Content starts

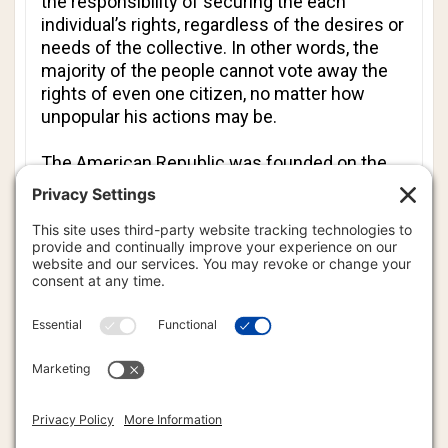
the responsibility of securing the each
individual’s rights, regardless of the desires or
needs of the collective. In other words, the
majority of the people cannot vote away the
rights of even one citizen, no matter how
unpopular his actions may be.
The American Republic was founded on the
principle that individual rights are more
important than collective rights. However, the
dark scourge of socialist policy has swept
across our once great nation like a cancer, and
it has become difficult, if not impossible, to
find anywhere in the united States of America
where individual rights are regarded as
sacrosanct.
Setting aside for a moment your own self-
interest and greed, which system appeals
more to you? Your answer defines your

Content ends

:: What you have to do ::
Among the records above, find each line containing the string "your" and copy it.

:: Response box ::
Setting aside for a moment your own self-
more to you? Your answer defines your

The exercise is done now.